Years and a lot of research later, Stiles knows that an eight year old regressing to the state of a four or five year old isn’t that remarkable. Or it wouldn’t be if it didn’t happen again. This is his life, so of course, it keeps happening. Stiles never quite knows what’s going to trigger an event, but he starts to figure out a pattern. Like his mom’s birthday one year. The first time he and his dad have Thanksgiving in Beacon Hills instead of spending it with his grandparents. The day he sees Jackson kiss Lydia in the hallway right after tripping him into the trash cans. A random weekend when none of his online friends are around and Scott’s visiting family in Texas.
All he has to do is avoid thinking about his mom, experiencing change, being embarrassed, or feeling lonely. No sweat. It’s a tall order, but he can handle it. He has to. So far, Stiles has been lucky. He never seems to regress around other people. Usually, it all hits him when he’s somewhere safe and alone, but what if that’s not always the case? What if he can’t control his stupid feelings and turns little while he’s driving or in class or at lacrosse practice?
Consequences run the gamut from abject humiliation to life-threatening. This is no way to live. What’s the point of all the therapy and drugs if he still needs such a dumb and inconvenient coping mechanism? He’s attempted to hold back the urge with varying degrees of success. Mostly, it just makes him miserable and stressed out—which makes him likely to spend even more time little.
As shameful secrets go, this one could be worse? Barely. It would still ruin his high school existence if it got out, so he manages. He works around the ADHD and the anxiety and social awkwardness and random episodes of regression. It’s all cool.

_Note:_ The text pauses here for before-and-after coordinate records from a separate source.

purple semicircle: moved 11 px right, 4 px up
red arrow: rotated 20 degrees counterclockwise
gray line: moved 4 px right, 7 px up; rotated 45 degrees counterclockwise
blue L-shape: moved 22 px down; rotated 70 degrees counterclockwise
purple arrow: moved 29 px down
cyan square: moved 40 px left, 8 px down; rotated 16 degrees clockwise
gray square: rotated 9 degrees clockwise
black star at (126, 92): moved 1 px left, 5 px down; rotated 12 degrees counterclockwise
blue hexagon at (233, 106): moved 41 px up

Then Stiles drags Scott out to look for half a body. Discovering that werewolves are real does nothing to help keep his stress levels down.

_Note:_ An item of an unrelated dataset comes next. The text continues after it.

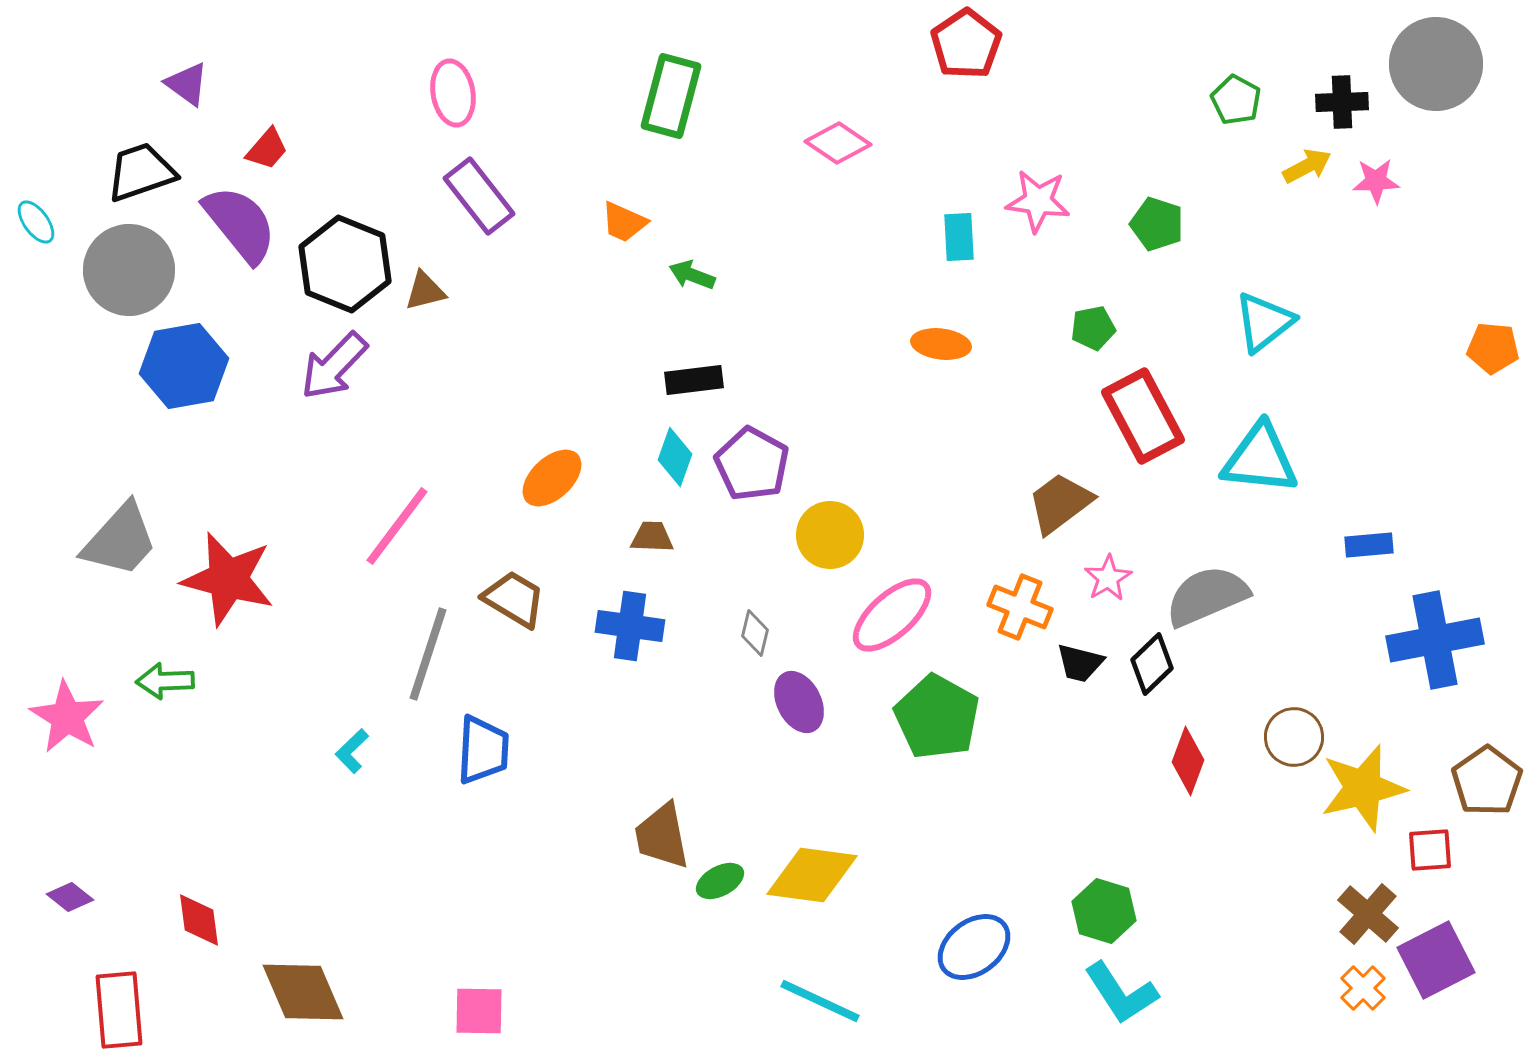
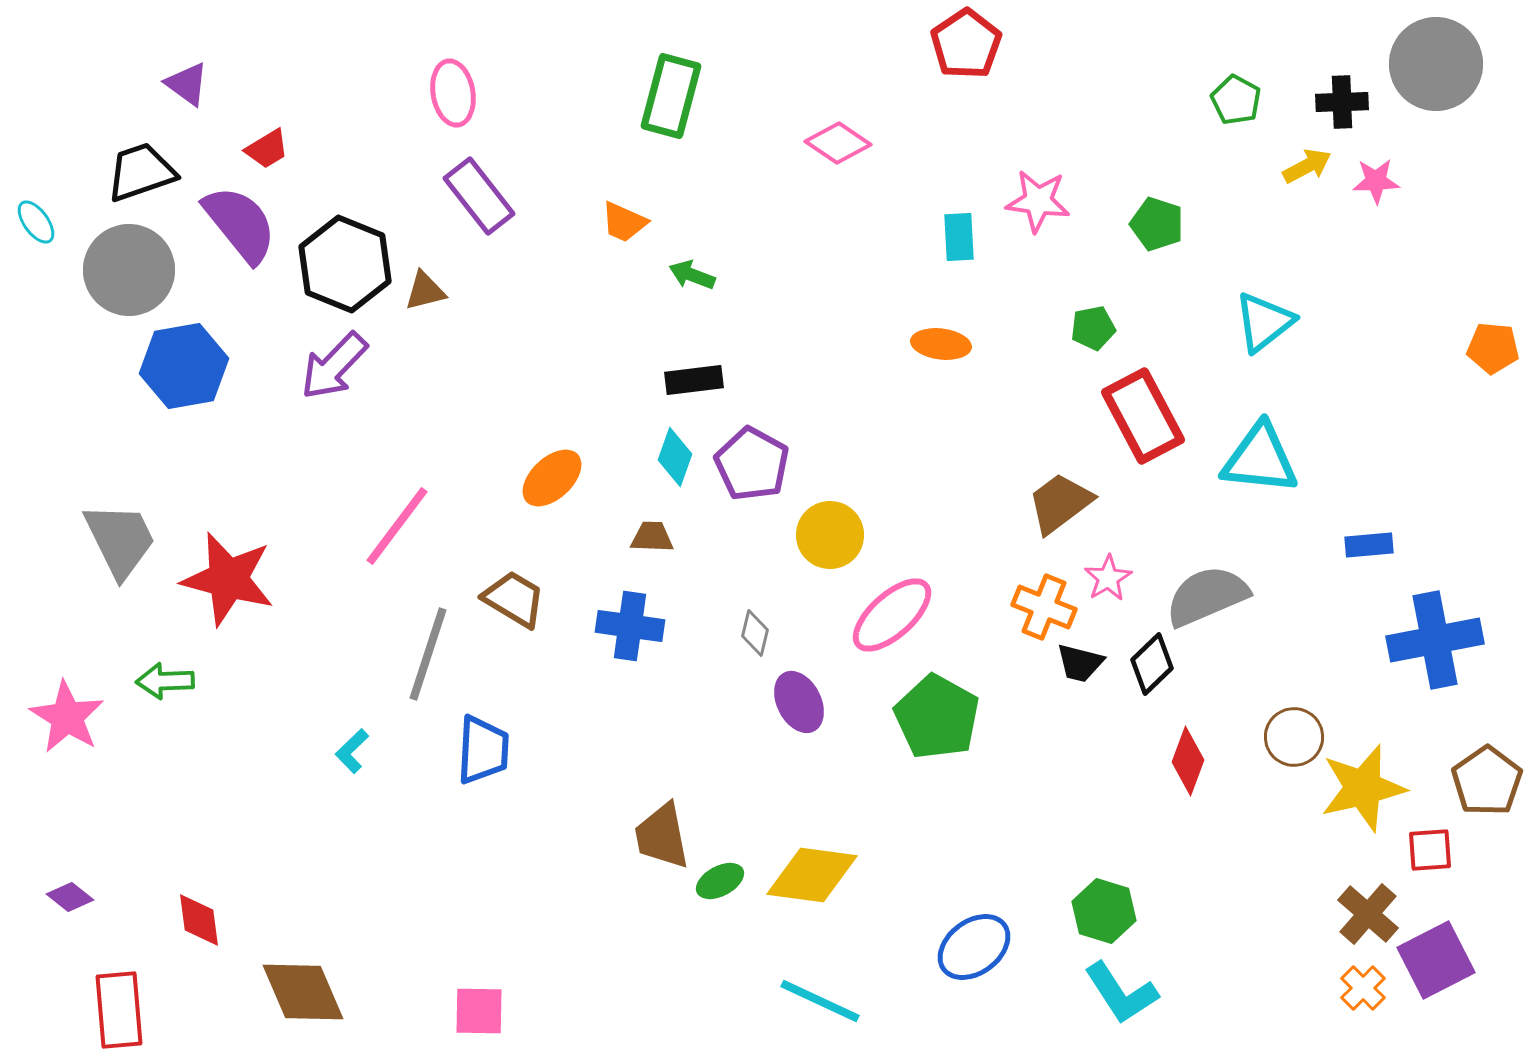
red trapezoid at (267, 149): rotated 18 degrees clockwise
gray trapezoid at (120, 540): rotated 68 degrees counterclockwise
orange cross at (1020, 607): moved 24 px right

The night they kill Peter Hale, Stiles skips class and stays little for the better part of three days. When he comes back to his usual self, they’re out of peanut butter, bananas, and sliced bread.
He rips down the new artwork on the fridge before his dad has a chance to see it. If he scrawls a hasty “#1 Sheriff Dad” on the best one and leaves it on his dad’s desk, then it doesn’t mean anything. It’s just a joke, and it’s going to stay that way.